When the records are inserted the default will populate the columns.

Then I can have an update trigger to populate the updated_by and
updated_date. Is this a good idea?

Will the defualt on the insert trigger the update trigger?

Derek Asirvadem

2011-10-18 15:08:53 UTC

Permalink

Post by 1dg618
Thank you for your reply filled with awesome information.

My pleasure.

Post by 1dg618

Yes, definitely. Triggers are inappropriate for many reasons,
definitely inappropriate for a DW.

But REFERENCES and CHECK CONSTRAINTS are not wise if they span
databases?

I have detailed the answer to that above: some times they are wise,
other times unwise. Is there anything specific that you find
confusing ?

Post by 1dg618

Post by 1dg618
Is there anyway to speed up the building of or dropping of an index on
a very large table?

(it is best that you open a new thread for each separate question.)

Drop. It is very fast and cannot be mode faster.

Create Index. Yes. Make sure you do the following (in descending
order of returns):
- use the WITH SORTED_DATA option
- have enough sort buffers
- have enough proc cache
- that the index will fit into the data cache (default or named)

Composite keys are no problem, but of course it helps if the columns
in the index are (a) narrow and (b) fixed.

Post by 1dg618
If I have the following columns"
updated_by DEFAULT SUSER_NAME()
updated_date DEFAULT GETDATE()
created_by DEFAULT SUSER_NAME()
created_date DEFAULT GETDATE()
When the records are inserted the default will populate the columns.

If they are not supplied in the INSERT

Post by 1dg618
Then I can have an update trigger to populate the updated_by and
updated_date. Is this a good idea?

Yes, it is the common method.

An even better method. Those of us who do not use triggers, ensure
that (a) the udpate is transactional (b) set updated_by and
updated_date in the transaction.

Post by 1dg618
Will the defualt on the insert trigger the update trigger?

No. The insert trigger (if there is one) is executed on insert.
Separately, the update trigger (if there is one) is executed on update
of any column.
The default does not come into play.

Regards
Derek

1dg618

2011-10-18 23:55:07 UTC

Permalink

Post by Derek Asirvadem

Post by 1dg618
Thank you for your reply filled with awesome information.

My pleasure.

Post by 1dg618

Yes, definitely.

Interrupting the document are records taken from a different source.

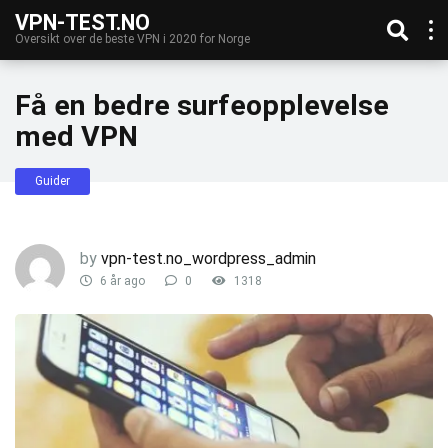
VPN-TEST.NO
Oversikt over de beste VPN i 2020 for Norge
Få en bedre surfeopplevelse
med VPN
Guider
by
vpn-test.no_wordpress_admin
6 år ago
0
1318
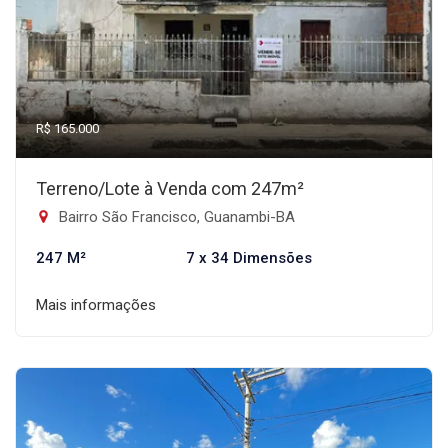
R$ 165.000
Terreno/Lote à Venda com 247m²
Bairro São Francisco, Guanambi-BA
247 M²
7 x 34 Dimensões
Mais informações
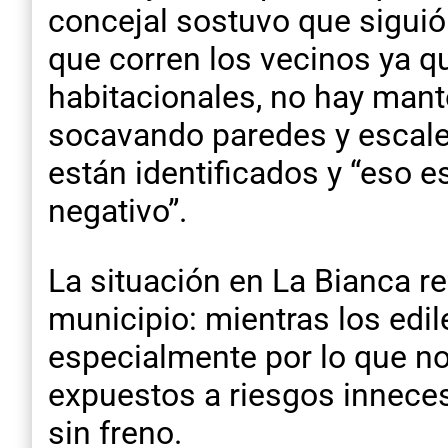
concejal sostuvo que sigui
que corren los vecinos ya q
habitacionales, no hay mant
socavando paredes y escale
están identificados y “eso es
negativo”.
La situación en La Bianca ref
municipio: mientras los edil
especialmente por lo que no 
expuestos a riesgos inneces
sin freno.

Triggers are inappropriate for many reasons,
definitely inappropriate for a DW.

But REFERENCES and CHECK CONSTRAINTS are not wise if they span
databases?

I have detailed the answer to that above: some times they are wise,
other times unwise. Is there anything specific that you find
confusing ?

Post by 1dg618

Post by 1dg618
Is there anyway to speed up the building of or dropping of an index on
a very large table?

(it is best that you open a new thread for each separate question.)
Drop. It is very fast and cannot be mode faster.
Create Index. Yes. Make sure you do the following (in descending
- use the WITH SORTED_DATA option
- have enough sort buffers
- have enough proc cache
- that the index will fit into the data cache (default or named)
Composite keys are no problem, but of course it helps if the columns
in the index are (a) narrow and (b) fixed.

If they are not supplied in the INSERT

Post by 1dg618
Then I can have an update trigger to populate the updated_by and
updated_date. Is this a good idea?

Yes, it is the common method.
An even better method. Those of us who do not use triggers, ensure
that (a) the udpate is transactional (b) set updated_by and
updated_date in the transaction.

Post by 1dg618
Will the defualt on the insert trigger the update trigger?

Thank you. In the future, I'll create a new thread for each question.